Watch The Trailer
Storyline (warning: spoilers)
See You Up There is a compelling, bittersweet story, told as romantic pageant. It’s based on a prize-winning 2013 novel by Pierre Lemaitre. The film is full of rich historical details that capture the sense of agony and resentment, but the plot is driven by huge coincidences. These entwine the four or five major characters to a ridiculous degree, but it doesn’t really matter in a film so big on circus-like theatrics and grand flourishes.
It is 1919, at the tail end and immediately following World War I, and the French are quick to honour their fallen soldiers, yet scandalously unwilling to support the veterans who return home from the front. The film opens with a sweeping shot across acres of devastated battlefield. Pockmarked by mortar blasts and lacerated with barbed wire, this hellish no-man’s-land seems hardly worth fighting for, and yet, glory hound Lt. Pradelle is determined to claim one last victory before war’s end, sending two of his troops out into the fray and shooting them in the back to galvanise his demoralised men into action.

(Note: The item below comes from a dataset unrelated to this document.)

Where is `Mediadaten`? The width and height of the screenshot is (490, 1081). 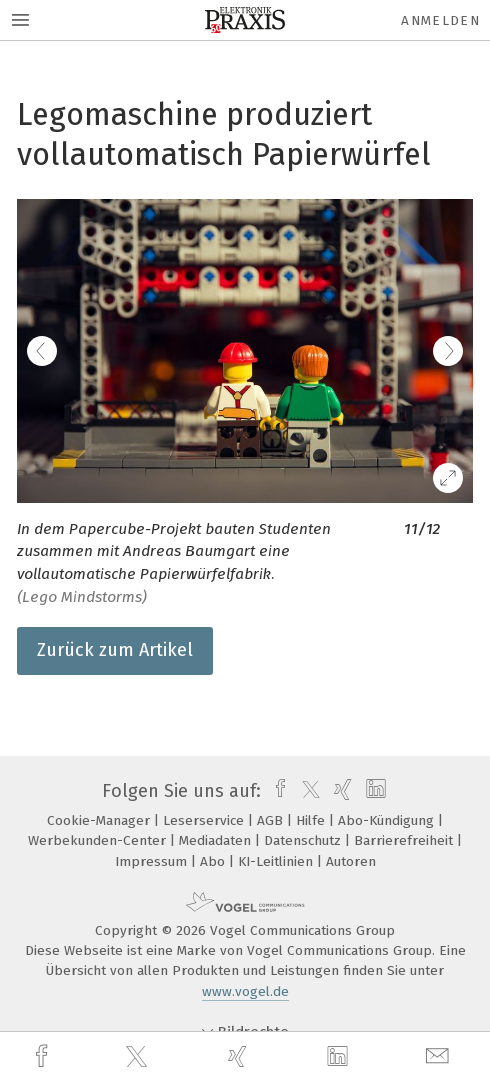 Mediadaten is located at coordinates (217, 840).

These scenes are not especially graphic, adhering instead to a classical kind of theatricality, but they go a long way to establish audiences’ sympathies for two characters who, when the war is over, will find themselves marginalized by the very people they fought to protect. Dupontel still manages to deliver a rare object in contemporary French cinema: a commercial film that mixes high craft, surrealist humour and extremely dark themes of trauma, death, corruption and manipulation in ways that hold together very well. Indeed, if See You Up There's story of trauma and pilferage feels a bit stretched in places, the mood it leaves you with is an unusual but welcome mix of the gloomy and the giddy — a spectacle of darkness with flashes of light.